- **What to do**: Copy out the data below as written; omit any images.

- **Material to process**:
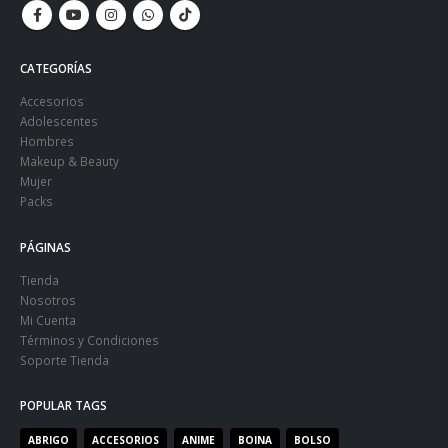
CATEGORÍAS
Accesorios
Adolescentes
Hombres
Makeup & Beauty
Mujer
Packs
PÁGINAS
Tienda
Nosotros
Mi Cuenta
Términos y Condiciones
Soporte Tienda
POPULAR TAGS
ABRIGO
ACCESORIOS
ANIME
BOINA
BOLSO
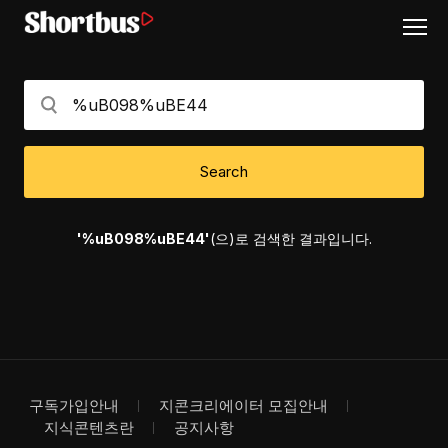
Search
'%uB098%uBE44'
(으)로 검색한 결과입니다.
구독가입안내
지콘크리에이터 모집안내
지식콘텐츠란
공지사항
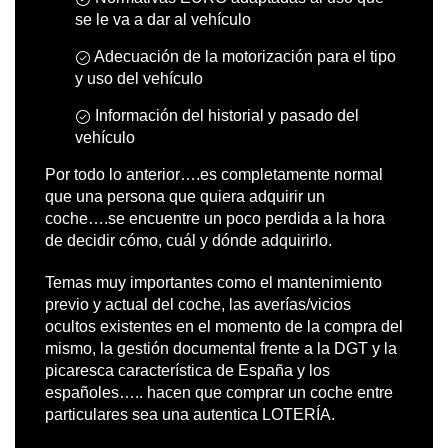
se le va a dar al vehículo
Adecuación de la motorización para el tipo
y uso del vehículo
Información del historial y pasado del
vehículo
Por todo lo anterior….es completamente normal
que una persona que quiera adquirir un
coche….se encuentre un poco perdida a la hora
de decidir cómo, cuál y dónde adquirirlo.
Temas muy importantes como el mantenimiento
previo y actual del coche, las averías/vicios
ocultos existentes en el momento de la compra del
mismo, la gestión documental frente a la DGT y la
picaresca característica de España y los
españoles….. hacen que comprar un coche entre
particulares sea una autentica LOTERÍA.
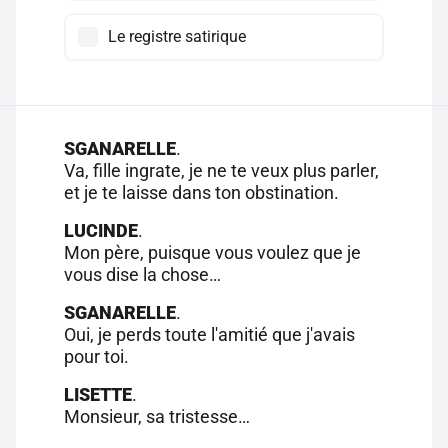
Le registre satirique
SGANARELLE
.
Va, fille ingrate, je ne te veux plus parler,
et je te laisse dans ton obstination.
LUCINDE
.
Mon père, puisque vous voulez que je
vous dise la chose…
SGANARELLE
.
Oui, je perds toute l'amitié que j'avais
pour toi.
LISETTE
.
Monsieur, sa tristesse…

- **Completed task**:
CATEGORÍAS
Accesorios
Adolescentes
Hombres
Makeup & Beauty
Mujer
Packs
PÁGINAS
Tienda
Nosotros
Mi Cuenta
Términos y Condiciones
Soporte Tienda
POPULAR TAGS
ABRIGO
ACCESORIOS
ANIME
BOINA
BOLSO
Search
'%uB098%uBE44'
(으)로 검색한 결과입니다.
구독가입안내
지콘크리에이터 모집안내
지식콘텐츠란
공지사항
se le va a dar al vehículo
Adecuación de la motorización para el tipo
y uso del vehículo
Información del historial y pasado del
vehículo
Por todo lo anterior….es completamente normal
que una persona que quiera adquirir un
coche….se encuentre un poco perdida a la hora
de decidir cómo, cuál y dónde adquirirlo.
Temas muy importantes como el mantenimiento
previo y actual del coche, las averías/vicios
ocultos existentes en el momento de la compra del
mismo, la gestión documental frente a la DGT y la
picaresca característica de España y los
españoles….. hacen que comprar un coche entre
particulares sea una autentica LOTERÍA.
Le registre satirique
SGANARELLE
.
Va, fille ingrate, je ne te veux plus parler,
et je te laisse dans ton obstination.
LUCINDE
.
Mon père, puisque vous voulez que je
vous dise la chose…
SGANARELLE
.
Oui, je perds toute l'amitié que j'avais
pour toi.
LISETTE
.
Monsieur, sa tristesse…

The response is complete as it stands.